Why did parachain block times degrade?

During the incident the block times degraded because of two reasons:

  1. Backing back pressure. Approval voting and disputes have priority on the node side re-execution of candidates. Approval voting no-shows caused by the existing load further increased the load of the system.
  2. Processing many disputes evicted entries from the node runtime API cache, triggering a bug in statement distribution. More details on the root cause can be found here.

After emergency fix was applied, not all parachain block times returned to normal. Parachains producing candidates with v2 receipts were discarded by the node fix and their block times were severely affected.

How do we avoid similar issues in the future?

We are fixing the root causes of the issues:

  1. Prevent dispute spam when validators restart. A fix that populates the off-chain disabled validators at startup was merged.
  2. A statement distribution fix was merged.
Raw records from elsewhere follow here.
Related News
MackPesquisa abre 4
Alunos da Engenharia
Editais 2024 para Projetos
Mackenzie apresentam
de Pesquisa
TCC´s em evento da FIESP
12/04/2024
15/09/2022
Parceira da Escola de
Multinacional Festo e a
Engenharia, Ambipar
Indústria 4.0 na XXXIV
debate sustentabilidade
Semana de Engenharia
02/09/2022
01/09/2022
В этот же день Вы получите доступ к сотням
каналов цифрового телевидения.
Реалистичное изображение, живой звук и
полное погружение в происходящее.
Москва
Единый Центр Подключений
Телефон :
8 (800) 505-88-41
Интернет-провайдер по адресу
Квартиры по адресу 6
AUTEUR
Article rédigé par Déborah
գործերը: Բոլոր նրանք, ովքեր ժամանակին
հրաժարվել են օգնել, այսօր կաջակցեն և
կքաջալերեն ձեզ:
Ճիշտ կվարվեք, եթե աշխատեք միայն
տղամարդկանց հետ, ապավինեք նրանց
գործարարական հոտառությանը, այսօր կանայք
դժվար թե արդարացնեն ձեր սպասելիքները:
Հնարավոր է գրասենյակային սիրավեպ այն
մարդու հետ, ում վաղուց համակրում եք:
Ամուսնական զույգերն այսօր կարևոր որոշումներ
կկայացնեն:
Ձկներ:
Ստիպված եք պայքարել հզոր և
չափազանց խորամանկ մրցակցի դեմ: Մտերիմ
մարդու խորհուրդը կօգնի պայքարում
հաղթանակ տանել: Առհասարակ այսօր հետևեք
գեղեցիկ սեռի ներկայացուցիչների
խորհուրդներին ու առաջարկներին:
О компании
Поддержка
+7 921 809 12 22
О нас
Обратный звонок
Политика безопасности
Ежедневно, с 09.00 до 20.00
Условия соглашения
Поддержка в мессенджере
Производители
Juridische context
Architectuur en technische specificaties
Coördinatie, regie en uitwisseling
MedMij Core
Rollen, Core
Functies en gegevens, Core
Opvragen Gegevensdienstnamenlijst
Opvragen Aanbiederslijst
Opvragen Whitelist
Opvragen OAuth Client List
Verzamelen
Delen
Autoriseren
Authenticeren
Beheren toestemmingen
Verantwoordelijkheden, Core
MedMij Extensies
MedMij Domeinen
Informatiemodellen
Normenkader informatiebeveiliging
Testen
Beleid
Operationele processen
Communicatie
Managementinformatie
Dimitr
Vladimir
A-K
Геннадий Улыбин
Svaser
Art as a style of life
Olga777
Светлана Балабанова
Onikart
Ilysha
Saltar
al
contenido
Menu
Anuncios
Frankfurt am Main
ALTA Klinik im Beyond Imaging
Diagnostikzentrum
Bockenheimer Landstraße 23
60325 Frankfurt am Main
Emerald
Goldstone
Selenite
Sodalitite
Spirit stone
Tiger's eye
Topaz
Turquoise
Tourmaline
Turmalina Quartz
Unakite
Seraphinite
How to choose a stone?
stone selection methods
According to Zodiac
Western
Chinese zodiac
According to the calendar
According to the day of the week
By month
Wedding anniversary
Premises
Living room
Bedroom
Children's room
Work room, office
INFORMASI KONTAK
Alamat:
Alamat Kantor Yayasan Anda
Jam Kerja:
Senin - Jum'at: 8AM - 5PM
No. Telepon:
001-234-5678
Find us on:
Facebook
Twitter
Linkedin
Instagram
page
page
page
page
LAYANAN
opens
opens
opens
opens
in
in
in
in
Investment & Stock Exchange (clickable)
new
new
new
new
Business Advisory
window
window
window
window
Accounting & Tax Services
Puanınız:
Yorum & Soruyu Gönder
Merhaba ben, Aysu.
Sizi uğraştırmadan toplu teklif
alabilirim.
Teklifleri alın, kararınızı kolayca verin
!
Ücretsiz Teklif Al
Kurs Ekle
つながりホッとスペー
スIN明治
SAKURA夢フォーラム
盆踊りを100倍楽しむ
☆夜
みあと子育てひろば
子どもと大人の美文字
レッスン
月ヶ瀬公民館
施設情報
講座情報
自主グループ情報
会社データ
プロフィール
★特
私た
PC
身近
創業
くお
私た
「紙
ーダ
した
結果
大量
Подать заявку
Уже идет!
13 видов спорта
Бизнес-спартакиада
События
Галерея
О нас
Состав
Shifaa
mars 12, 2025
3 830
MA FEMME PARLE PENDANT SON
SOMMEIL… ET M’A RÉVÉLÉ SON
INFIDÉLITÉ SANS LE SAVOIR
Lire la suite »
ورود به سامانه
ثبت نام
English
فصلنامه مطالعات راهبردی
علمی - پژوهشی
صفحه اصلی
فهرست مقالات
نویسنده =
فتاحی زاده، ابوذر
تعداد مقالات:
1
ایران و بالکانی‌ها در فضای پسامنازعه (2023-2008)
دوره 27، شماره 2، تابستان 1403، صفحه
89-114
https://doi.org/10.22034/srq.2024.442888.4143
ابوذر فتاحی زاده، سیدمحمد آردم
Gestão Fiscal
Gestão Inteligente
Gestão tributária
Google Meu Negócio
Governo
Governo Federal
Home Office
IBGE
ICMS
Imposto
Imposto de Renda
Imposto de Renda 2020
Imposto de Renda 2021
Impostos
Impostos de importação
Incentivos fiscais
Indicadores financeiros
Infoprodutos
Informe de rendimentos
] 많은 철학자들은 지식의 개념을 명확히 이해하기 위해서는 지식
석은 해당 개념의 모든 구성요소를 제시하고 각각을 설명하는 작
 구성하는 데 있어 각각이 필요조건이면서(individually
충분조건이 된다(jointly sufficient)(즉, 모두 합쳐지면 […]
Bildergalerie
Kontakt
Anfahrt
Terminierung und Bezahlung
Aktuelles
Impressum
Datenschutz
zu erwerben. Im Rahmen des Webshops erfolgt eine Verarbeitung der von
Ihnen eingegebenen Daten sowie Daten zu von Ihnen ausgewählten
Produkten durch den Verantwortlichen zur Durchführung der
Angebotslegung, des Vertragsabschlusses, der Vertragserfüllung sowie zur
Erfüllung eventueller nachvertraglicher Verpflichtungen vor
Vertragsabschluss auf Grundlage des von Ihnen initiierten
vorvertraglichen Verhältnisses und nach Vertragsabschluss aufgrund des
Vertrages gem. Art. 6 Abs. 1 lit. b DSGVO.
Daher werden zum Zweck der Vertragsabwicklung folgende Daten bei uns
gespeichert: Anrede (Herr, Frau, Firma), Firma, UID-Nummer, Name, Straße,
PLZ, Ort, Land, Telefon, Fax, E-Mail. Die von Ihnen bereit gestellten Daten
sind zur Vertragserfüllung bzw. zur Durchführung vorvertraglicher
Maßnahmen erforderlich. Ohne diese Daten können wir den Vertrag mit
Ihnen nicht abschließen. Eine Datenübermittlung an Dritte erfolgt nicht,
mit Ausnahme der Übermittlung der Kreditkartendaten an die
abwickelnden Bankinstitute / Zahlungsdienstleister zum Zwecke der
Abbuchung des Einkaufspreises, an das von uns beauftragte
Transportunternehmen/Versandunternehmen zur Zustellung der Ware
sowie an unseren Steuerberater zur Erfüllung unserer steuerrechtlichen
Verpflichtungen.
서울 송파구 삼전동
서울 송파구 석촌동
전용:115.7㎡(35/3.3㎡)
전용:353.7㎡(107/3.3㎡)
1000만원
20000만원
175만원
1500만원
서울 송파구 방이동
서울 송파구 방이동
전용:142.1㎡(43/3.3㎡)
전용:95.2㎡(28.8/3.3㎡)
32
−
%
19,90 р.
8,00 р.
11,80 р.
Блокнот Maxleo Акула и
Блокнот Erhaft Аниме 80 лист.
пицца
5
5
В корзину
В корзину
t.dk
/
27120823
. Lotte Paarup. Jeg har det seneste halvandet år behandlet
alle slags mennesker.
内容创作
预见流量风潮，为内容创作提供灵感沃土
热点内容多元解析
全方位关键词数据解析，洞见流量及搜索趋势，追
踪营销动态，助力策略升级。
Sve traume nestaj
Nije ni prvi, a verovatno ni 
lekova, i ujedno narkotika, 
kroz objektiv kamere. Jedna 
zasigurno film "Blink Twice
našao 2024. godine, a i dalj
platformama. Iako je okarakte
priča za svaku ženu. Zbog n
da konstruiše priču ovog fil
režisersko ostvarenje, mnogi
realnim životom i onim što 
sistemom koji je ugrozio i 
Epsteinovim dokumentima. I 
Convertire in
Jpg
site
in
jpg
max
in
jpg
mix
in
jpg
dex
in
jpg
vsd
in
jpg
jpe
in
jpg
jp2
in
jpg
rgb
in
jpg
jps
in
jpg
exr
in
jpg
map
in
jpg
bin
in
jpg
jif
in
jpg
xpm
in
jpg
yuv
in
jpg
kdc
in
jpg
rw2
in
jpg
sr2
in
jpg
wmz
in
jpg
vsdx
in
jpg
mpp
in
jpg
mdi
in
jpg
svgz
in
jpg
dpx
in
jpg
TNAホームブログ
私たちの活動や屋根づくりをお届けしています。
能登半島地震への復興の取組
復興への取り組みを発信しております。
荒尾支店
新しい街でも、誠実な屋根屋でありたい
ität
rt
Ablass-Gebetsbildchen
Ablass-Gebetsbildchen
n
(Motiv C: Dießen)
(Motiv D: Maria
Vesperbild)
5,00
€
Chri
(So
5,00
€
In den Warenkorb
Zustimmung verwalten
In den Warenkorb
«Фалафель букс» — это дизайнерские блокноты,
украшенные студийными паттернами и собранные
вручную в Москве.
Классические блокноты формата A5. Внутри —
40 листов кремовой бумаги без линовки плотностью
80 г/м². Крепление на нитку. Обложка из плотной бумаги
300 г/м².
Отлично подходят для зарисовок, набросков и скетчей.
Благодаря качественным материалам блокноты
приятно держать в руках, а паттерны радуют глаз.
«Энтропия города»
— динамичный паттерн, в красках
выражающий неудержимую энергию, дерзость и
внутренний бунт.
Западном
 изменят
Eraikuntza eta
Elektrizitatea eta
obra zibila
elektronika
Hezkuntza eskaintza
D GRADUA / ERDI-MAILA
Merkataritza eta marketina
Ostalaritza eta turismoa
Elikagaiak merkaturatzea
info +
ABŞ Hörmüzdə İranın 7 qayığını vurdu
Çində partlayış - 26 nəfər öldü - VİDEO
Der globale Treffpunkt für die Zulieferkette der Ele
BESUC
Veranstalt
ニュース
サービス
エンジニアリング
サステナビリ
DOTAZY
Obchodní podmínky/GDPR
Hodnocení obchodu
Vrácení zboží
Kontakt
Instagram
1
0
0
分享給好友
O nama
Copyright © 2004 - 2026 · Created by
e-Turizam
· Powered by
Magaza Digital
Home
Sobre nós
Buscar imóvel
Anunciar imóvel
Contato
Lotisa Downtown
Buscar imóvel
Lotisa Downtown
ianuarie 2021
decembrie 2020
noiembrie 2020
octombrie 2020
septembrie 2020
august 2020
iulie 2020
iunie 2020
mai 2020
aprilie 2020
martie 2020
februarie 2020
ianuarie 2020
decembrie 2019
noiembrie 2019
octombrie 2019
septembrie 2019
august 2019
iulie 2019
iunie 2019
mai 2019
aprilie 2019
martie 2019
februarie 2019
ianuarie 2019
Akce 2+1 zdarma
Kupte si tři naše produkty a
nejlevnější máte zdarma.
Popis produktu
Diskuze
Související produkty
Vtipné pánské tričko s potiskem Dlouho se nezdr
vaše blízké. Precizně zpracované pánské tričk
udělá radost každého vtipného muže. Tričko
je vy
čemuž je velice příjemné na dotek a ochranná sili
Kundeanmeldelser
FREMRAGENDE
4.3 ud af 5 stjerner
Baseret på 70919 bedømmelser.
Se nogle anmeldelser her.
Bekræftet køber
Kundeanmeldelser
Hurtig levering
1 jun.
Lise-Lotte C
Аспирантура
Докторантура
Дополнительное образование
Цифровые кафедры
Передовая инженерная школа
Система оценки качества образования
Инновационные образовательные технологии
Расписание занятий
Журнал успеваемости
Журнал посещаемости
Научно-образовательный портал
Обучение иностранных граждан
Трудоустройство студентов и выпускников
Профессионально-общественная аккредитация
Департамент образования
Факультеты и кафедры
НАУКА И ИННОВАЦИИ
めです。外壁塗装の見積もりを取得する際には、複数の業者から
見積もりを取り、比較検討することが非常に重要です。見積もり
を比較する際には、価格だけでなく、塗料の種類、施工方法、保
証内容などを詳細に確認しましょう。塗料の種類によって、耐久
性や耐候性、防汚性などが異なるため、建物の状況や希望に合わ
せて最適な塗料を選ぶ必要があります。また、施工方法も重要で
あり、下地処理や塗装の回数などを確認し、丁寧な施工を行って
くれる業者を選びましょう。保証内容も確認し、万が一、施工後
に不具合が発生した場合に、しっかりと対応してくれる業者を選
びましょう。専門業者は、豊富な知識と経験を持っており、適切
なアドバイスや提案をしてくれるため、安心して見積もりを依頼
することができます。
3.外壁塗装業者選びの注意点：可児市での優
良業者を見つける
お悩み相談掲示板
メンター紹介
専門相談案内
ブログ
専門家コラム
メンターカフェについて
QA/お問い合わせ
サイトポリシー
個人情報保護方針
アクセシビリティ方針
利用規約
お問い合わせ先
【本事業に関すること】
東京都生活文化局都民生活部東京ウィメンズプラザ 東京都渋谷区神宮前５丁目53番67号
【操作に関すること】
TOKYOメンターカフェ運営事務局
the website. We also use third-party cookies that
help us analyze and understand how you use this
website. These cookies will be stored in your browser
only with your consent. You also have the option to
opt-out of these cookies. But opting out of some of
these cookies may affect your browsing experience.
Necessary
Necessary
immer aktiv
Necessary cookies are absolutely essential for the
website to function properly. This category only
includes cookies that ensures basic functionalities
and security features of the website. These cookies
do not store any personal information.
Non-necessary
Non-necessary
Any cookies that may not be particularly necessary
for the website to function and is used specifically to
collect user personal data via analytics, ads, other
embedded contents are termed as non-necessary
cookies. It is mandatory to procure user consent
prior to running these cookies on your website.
It ensures that backed candidate statements are processed even under heavy dispute spam.

We are implementing stronger dispute spam prevention:

  • On-chain disablement of validators that vote against valid candidates
  • A validator re-enabling mechanism will ensure that we don’t disable too many (more than 1/3) validators on-chain.

Additionally, we will improve our testing process to reduce the chances of similar issues occurring in the future:

  • Run larger scale and longer duration dispute tests to understand failure modes and fix potential issues before they occur on live networks
  • Dispute load testing
  • Investigate how litep2p influenced the connectivity issues and GRANDPA stall.

2025-05-15 Root cause fixed

Kusama validators were upgraded to stable2503-4 on May 15th, 2025. This reverts the emergency fix and includes long-lasting fixes (1 and 2) as numbered in the section above.

21 Likes

Thx for the postmortem. Very insightful!

Tangential question: Is there an attack vector where a small nodes could collude to produce a dispute storm and stall finality?

Even before this incident we had protection for dispute spam. However we did not really take into consideration restarts when we implemented off-chain disabling.

With the offchain disablement persistence fix, honest nodes will ignore dispute spam even after restart, and will not participate to create storms.